-
This project introduces one of techniques of natural language processing: text classification. We shall explore step by step how to create new features through data analysis and do data cleaning. We also explain the conception of Term Frequency - Inverse Document Frequency and Word Embedding and how to implement them through the real data.
-
The article will show you how to apply Naives Bayes on text data after the tokenization and vectorization. We will use one of Selection Best Feature techniques to chose only features that contribute to the performance of the prediction. After that, we will analyse and compare the evaluation metrics including accuracy , confusion matrix and classification report between baseline accuracy, TF-IDF + Bayes and Word Embedding + Bayes.
-
Check out for more detail: Text Classification with TF-IDF, Word Embedding and Naive Bayes
- The work will anwser the quesions:
- What percentage of the documents are spam?
- What is the longest message ?
- What is the average length of documents (number of characters) for not spam and spam documents?
- What is the average number of digits per document for not spam and spam documents?
- What is the average number of non-word characters (anything other than a letter, digit or underscore) per document for not spam and spam documents?
- As the result, 3 new features are created: len_text', 'digits', 'non_alpha_char'
NativeBayes_Tf-Idf.ipynb
: Transform text data into Term Frequency - Inverse Document Frequency, select the best features with f_classif and fit the transformed data to Bayesian algorithm:
- The accurary score is 91%. It is 5% better than the baseline.
- From Classification Report:
- The F1-score (spam class) is 74% and F1-score (Not Spam class) is 95%
- From Confusion Matrix:
- The correction of prediction = True Positive (TP) + True Negative (TN) = 878 + 140 = 918
- The misclassification = False Negative (FN) + False Positive (FP) = 84 + 13 = 97
NativeBayes_word2vec.ipynb
Transform text data into Word Embedding, select the best features with f_classif and fit the transformed data to Bayesian algorithm:
- The accurary score is 94%. It is 8% better than the baseline (86%).

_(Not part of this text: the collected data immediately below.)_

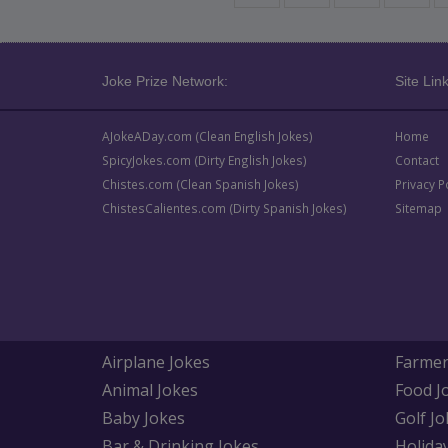
Joke Prize Network:
Site Link
AJokeADay.com (Clean English Jokes)
Home
SpicyJokes.com (Dirty English Jokes)
Contact
Chistes.com (Clean Spanish Jokes)
Privacy P
ChistesCalientes.com (Dirty Spanish Jokes)
Sitemap
Airplane Jokes
Farmer
Animal Jokes
Food J
Baby Jokes
Golf Jo
Bar & Drinking Jokes
Holida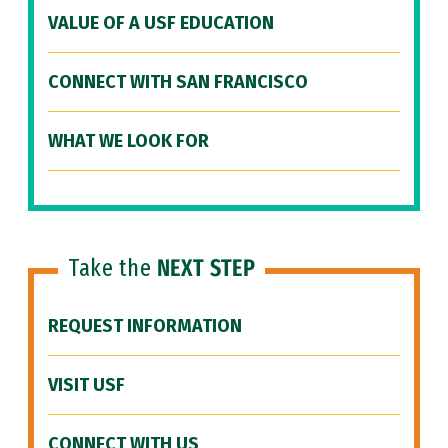
VALUE OF A USF EDUCATION
CONNECT WITH SAN FRANCISCO
WHAT WE LOOK FOR
Take the
NEXT STEP
REQUEST INFORMATION
VISIT USF
CONNECT WITH US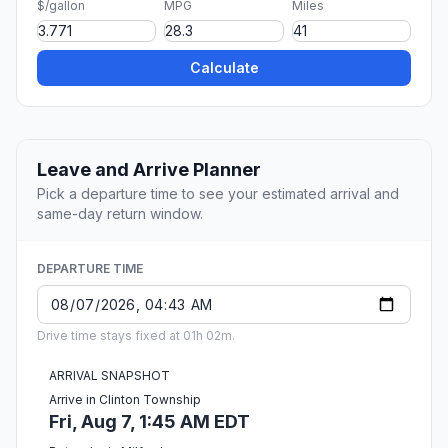
$/gallon
MPG
Miles
Calculate
Leave and Arrive Planner
Pick a departure time to see your estimated arrival and
same-day return window.
DEPARTURE TIME
Drive time stays fixed at 01h 02m.
ARRIVAL SNAPSHOT
Arrive in Clinton Township
Fri, Aug 7, 1:45 AM EDT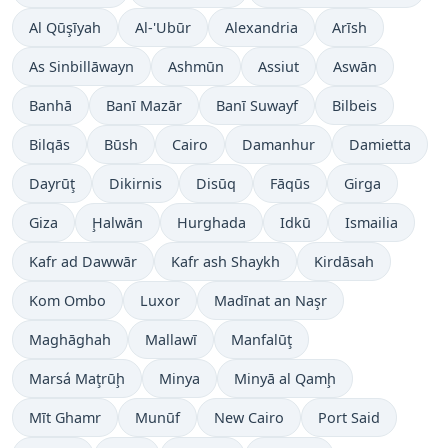
Al Qūşīyah
Al-'Ubūr
Alexandria
Arīsh
As Sinbillāwayn
Ashmūn
Assiut
Aswān
Banhā
Banī Mazār
Banī Suwayf
Bilbeis
Bilqās
Būsh
Cairo
Damanhur
Damietta
Dayrūţ
Dikirnis
Disūq
Fāqūs
Girga
Giza
Ḩalwān
Hurghada
Idkū
Ismailia
Kafr ad Dawwār
Kafr ash Shaykh
Kirdāsah
Kom Ombo
Luxor
Madīnat an Naşr
Maghāghah
Mallawī
Manfalūţ
Marsá Maţrūḩ
Minya
Minyā al Qamḩ
Mīt Ghamr
Munūf
New Cairo
Port Said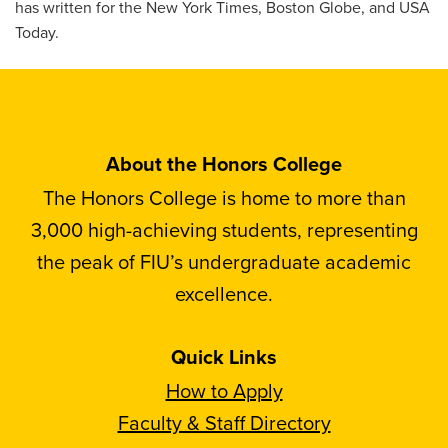
has written for the New York Times, Boston Globe, and USA
Today.
About the Honors College
The Honors College is home to more than
3,000 high-achieving students, representing
the peak of FIU’s undergraduate academic
excellence.
Quick Links
How to Apply
Faculty & Staff Directory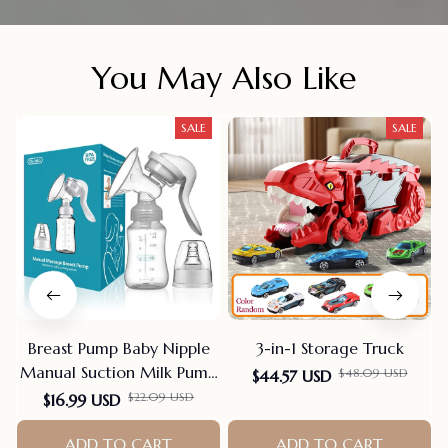
You May Also Like
SALE
SALE
Breast Pump Baby Nipple
3-in-1 Storage Truck
Manual Suction Milk Pump
$48.09 USD
$44.57 USD
Feeding Breasts Pumps Milk
$22.09 USD
$16.99 USD
Bottle Sucking Postpartum
Supplies Bpa Free
ADD TO CART
ADD TO CART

- From Classification Report:
- The F1-score (spam class) is 80% and F1-score (Not Spam class) is 96%
- From Confusion Matrix:
- The correction of prediction = TP + TN = 896 + 147 = 1043
- The mis-classification = FN + FP = 84 + 13 = 72
- TF-IDF + Naives Bayes: improve 5% of accuracy of classification from 86% to 91%
- Word2Vec + Naive Bayes: improve 8% of accuracy of classification from 86% to 94%
Python >= 3.7 Jupyter Notebook
requirement.txt
- Checkout the project : git clone https://github.com/diem-ai/text-classification.git
- Install the latest version of libraries in requirements and dependencies
- Run the following commands in order:
- jupyter notebook spam_EDA.ipynb
- jupyter notebook NativeBayes_Tf-Idf.ipynb
- jupyter notebook NativeBayes_word2vec.ipynb